(DIRECTIONS FOR THIS TASK): For the data that follows, return each line unchanged and drop the pictures.

Extracted page text data:
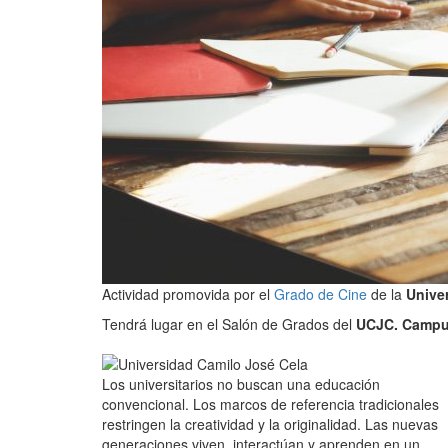
Actividad promovida por el
Grado de Cine
de la
Unive
Tendrá lugar en el Salón de Grados del
UCJC. Campus
Los universitarios no buscan una educación
convencional. Los marcos de referencia tradicionales
restringen la creatividad y la originalidad. Las nuevas
generaciones viven, interactúan y aprenden en un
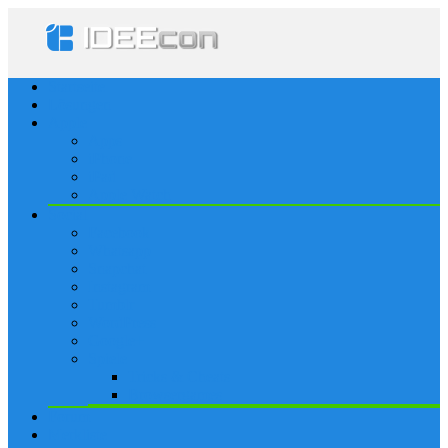
Startseite
Lösungen
Apple
Apps
iPhone
iPad
Apple Watch
Social
Facebook
Whatsapp
Snapchat
Instagram
Tumblr
WordPress
Google+
Spiele
Tricks & Cheats
Browsergames
Forum
Merkliste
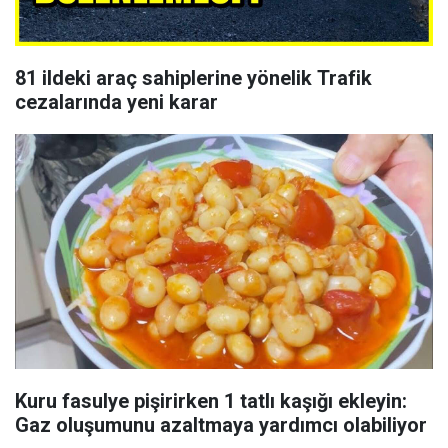
81 ildeki araç sahiplerine yönelik Trafik
cezalarında yeni karar
Kuru fasulye pişirirken 1 tatlı kaşığı ekleyin:
Gaz oluşumunu azaltmaya yardımcı olabiliyor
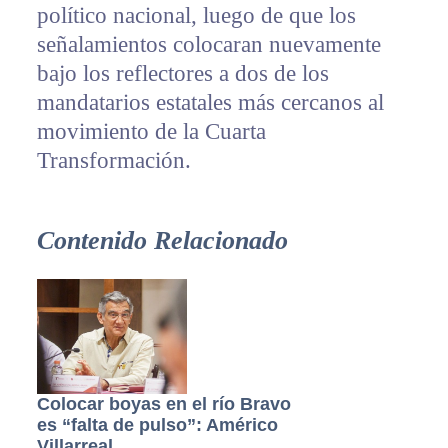
político nacional, luego de que los
señalamientos colocaran nuevamente
bajo los reflectores a dos de los
mandatarios estatales más cercanos al
movimiento de la Cuarta
Transformación.
Contenido Relacionado
Colocar boyas en el río Bravo
es “falta de pulso”: Américo
Villarreal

(EXERCISE ANSWER):
Actividad promovida por el
Grado de Cine
de la
Unive
Tendrá lugar en el Salón de Grados del
UCJC. Campus
Los universitarios no buscan una educación
convencional. Los marcos de referencia tradicionales
restringen la creatividad y la originalidad. Las nuevas
generaciones viven, interactúan y aprenden en un
Startseite
Lösungen
Apple
Apps
iPhone
iPad
Apple Watch
Social
Facebook
Whatsapp
Snapchat
Instagram
Tumblr
WordPress
Google+
Spiele
Tricks & Cheats
Browsergames
Forum
Merkliste
81 ildeki araç sahiplerine yönelik Trafik
cezalarında yeni karar
Kuru fasulye pişirirken 1 tatlı kaşığı ekleyin:
Gaz oluşumunu azaltmaya yardımcı olabiliyor
político nacional, luego de que los
señalamientos colocaran nuevamente
bajo los reflectores a dos de los
mandatarios estatales más cercanos al
movimiento de la Cuarta
Transformación.
Contenido Relacionado
Colocar boyas en el río Bravo
es “falta de pulso”: Américo
Villarreal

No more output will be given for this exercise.